Federal Judge Blocks Major Provision of Texas Anti-Abortion Law

HUGE news from Texas yesterday, as the mega-controversial HB2, Texas’ 2013 law which was set to close all but 7 comprehensive women’s health facilities in the state, is given a major rebuke.  Here’s the story from the Houston Chronicle

AUSTIN – A federal judge struck down a key piece of Texas’s tough new abortion law Friday afternoon, just three days before its implementation was expected to force all but seven clinics in the state to close.

U.S. District Judge Lee Yeakel ruled that requiring abortion facilities to comply with the standards of ambulatory surgical centers would reduce access so much that it would put an unconstitutional burden on Texas women seeking the procedure.

“The ambulatory-surgical-center requirement is unconstitutional because it imposes an undue burden on the right of women throughout Texas to seek a previabilty abortion,” Yeakel ruled, blocking enforcement of the requirement scheduled to take effect Monday.
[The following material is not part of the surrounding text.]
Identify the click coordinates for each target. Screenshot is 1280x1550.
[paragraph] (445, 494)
The ruling represents a major victory for a coalition of abortion providers who challenged the law, but it may be a short-lived triumph. The case is expected to be appealed, and the providers will have to hope to avoid a repeat of last fall, when Yeakel struck down a different part of the law only to have his decision quickly reversed by the Fifth Circuit of the U.S. Court of Appeals.

Ultimately, both cases could end up before the U.S. Supreme Court.

Who knows what the Fifth Circuit Court of Appeals will do at this point.  But it is good to know that the lower court has once again sided with the right of Texas women to have the healthcare that they choose.

Everyone is fixated strictly on the abortion aspect of these cases… HB2’s whole purpose was to virtually eliminate abortion in only the largest of Texas cities.  But just as important here is the fact that these clinics offer comprehensive healthcare in their communities… not just abortions.  If these doctors have to shut their doors, it endangers the very lives of Texas women.  Without a community health provider to go to, are these women supposed to just put off their yearly check-ups?  Does the legislature expect someone living in McAllen or Pharr to make an expensive trip to San Antonio every year just for a well-woman exam?

It’s these very arguments that Democrats in the Texas legislature made sure to point out last summer as HB2 was being hotly debated, almost crafting a court case against the law before it was even passed. Hopefully the Fifth Circuit will look at all the evidence as well if this decision is appealed.  But for now, Texas women can be thankful that some clinics will remain open.